Available records START
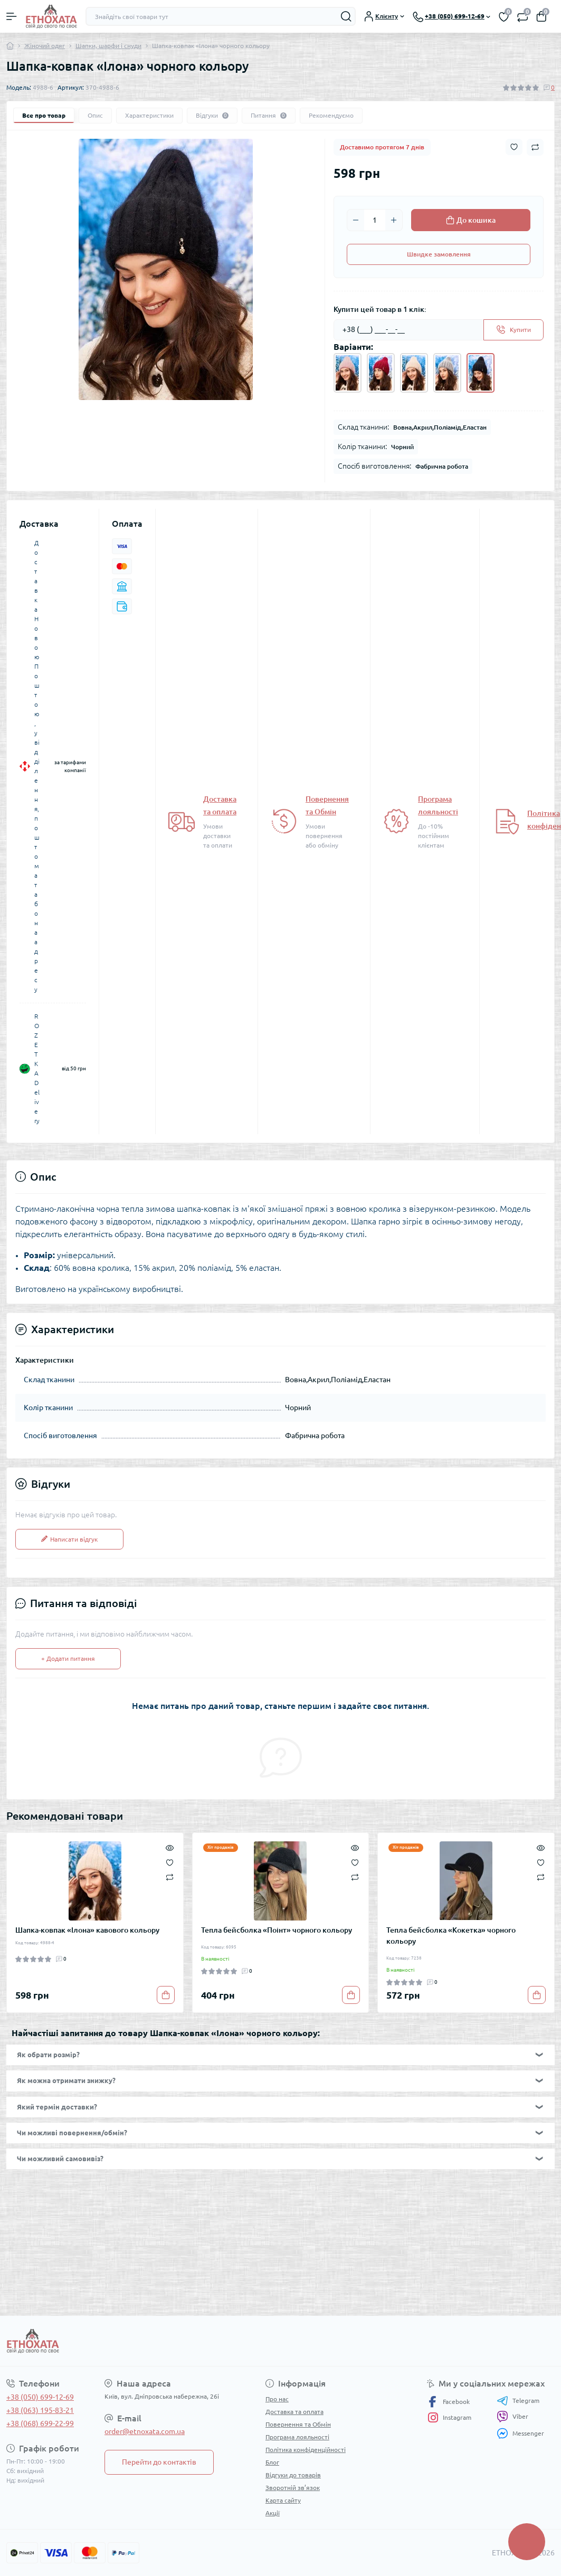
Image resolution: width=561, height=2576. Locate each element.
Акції (272, 2513)
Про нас (277, 2399)
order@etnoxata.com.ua (144, 2431)
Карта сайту (283, 2500)
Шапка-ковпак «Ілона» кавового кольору (87, 1930)
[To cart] (166, 1995)
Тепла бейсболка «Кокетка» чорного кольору (451, 1935)
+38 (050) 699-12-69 (40, 2397)
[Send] (513, 329)
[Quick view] (170, 1846)
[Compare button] (535, 147)
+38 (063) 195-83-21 (40, 2410)
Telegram (518, 2401)
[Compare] (170, 1876)
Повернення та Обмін (298, 2424)
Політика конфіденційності (305, 2449)
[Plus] (393, 220)
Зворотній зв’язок (292, 2487)
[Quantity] (374, 220)
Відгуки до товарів (293, 2475)
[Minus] (355, 220)
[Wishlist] (170, 1861)
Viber (512, 2416)
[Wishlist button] (514, 147)
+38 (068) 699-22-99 (40, 2423)
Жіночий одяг (44, 45)
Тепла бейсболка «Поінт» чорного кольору (276, 1930)
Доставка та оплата (294, 2411)
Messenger (520, 2433)
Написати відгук (69, 1539)
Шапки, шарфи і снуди (108, 45)
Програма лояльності (297, 2437)
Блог (272, 2462)
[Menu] (11, 16)
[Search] (346, 16)
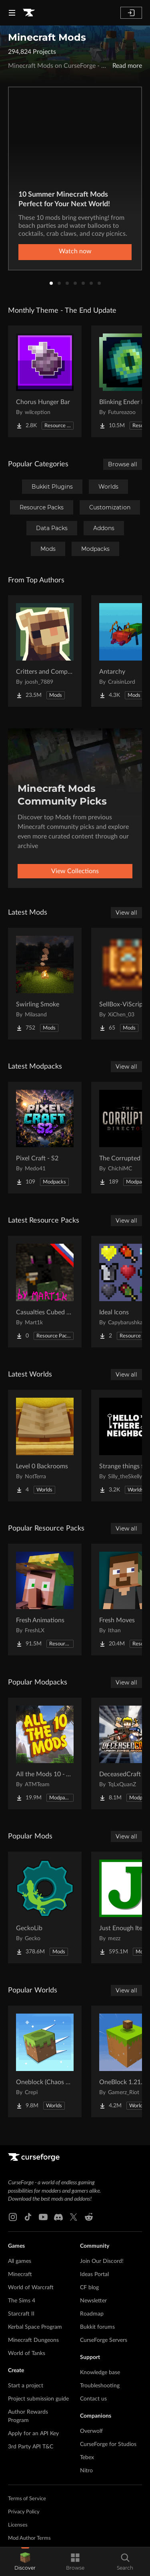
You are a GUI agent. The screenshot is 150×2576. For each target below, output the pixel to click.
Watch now (75, 251)
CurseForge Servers (103, 2340)
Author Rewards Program (28, 2416)
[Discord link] (58, 2217)
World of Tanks (26, 2353)
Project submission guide (38, 2399)
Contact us (93, 2399)
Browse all (122, 464)
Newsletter (93, 2301)
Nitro (86, 2470)
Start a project (25, 2386)
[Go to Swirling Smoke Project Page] (45, 983)
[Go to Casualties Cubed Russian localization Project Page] (45, 1291)
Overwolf (91, 2431)
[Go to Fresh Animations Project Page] (45, 1599)
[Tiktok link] (28, 2217)
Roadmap (92, 2314)
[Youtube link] (43, 2217)
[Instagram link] (13, 2217)
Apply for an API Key (33, 2433)
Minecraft (20, 2274)
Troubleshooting (100, 2386)
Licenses (18, 2525)
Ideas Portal (94, 2274)
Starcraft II (21, 2314)
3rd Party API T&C (30, 2447)
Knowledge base (100, 2372)
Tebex (87, 2457)
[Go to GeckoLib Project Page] (45, 1907)
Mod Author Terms (29, 2538)
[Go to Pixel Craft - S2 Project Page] (45, 1137)
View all (126, 912)
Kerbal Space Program (35, 2327)
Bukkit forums (97, 2327)
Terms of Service (27, 2498)
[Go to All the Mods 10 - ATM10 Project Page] (45, 1753)
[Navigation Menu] (12, 13)
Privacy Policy (24, 2512)
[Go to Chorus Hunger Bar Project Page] (45, 381)
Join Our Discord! (102, 2261)
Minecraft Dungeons (33, 2340)
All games (19, 2261)
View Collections (75, 871)
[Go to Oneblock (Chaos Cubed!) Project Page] (45, 2061)
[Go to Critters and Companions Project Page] (45, 651)
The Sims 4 (21, 2301)
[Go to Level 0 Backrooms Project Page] (45, 1445)
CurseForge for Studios (108, 2444)
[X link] (73, 2217)
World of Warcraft (31, 2287)
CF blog (89, 2287)
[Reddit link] (89, 2217)
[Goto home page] (28, 12)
Available records END
**The task:** Will you return exactly the lines above from the one with "Акції (272, 2513)" down to the one with "кольору (276, 1930)", counting both as part of the range?

**Solution:**
Акції (272, 2513)
Про нас (277, 2399)
order@etnoxata.com.ua (144, 2431)
Карта сайту (283, 2500)
Шапка-ковпак «Ілона» кавового кольору (87, 1930)
[To cart] (166, 1995)
Тепла бейсболка «Кокетка» чорного кольору (451, 1935)
+38 (050) 699-12-69 (40, 2397)
[Send] (513, 329)
[Quick view] (170, 1846)
[Compare button] (535, 147)
+38 (063) 195-83-21 (40, 2410)
Telegram (518, 2401)
[Compare] (170, 1876)
Повернення та Обмін (298, 2424)
Політика конфіденційності (305, 2449)
[Plus] (393, 220)
Зворотній зв’язок (292, 2487)
[Quantity] (374, 220)
Відгуки до товарів (293, 2475)
[Minus] (355, 220)
[Wishlist] (170, 1861)
Viber (512, 2416)
[Wishlist button] (514, 147)
+38 (068) 699-22-99 (40, 2423)
Жіночий одяг (44, 45)
Тепла бейсболка «Поінт» чорного кольору (276, 1930)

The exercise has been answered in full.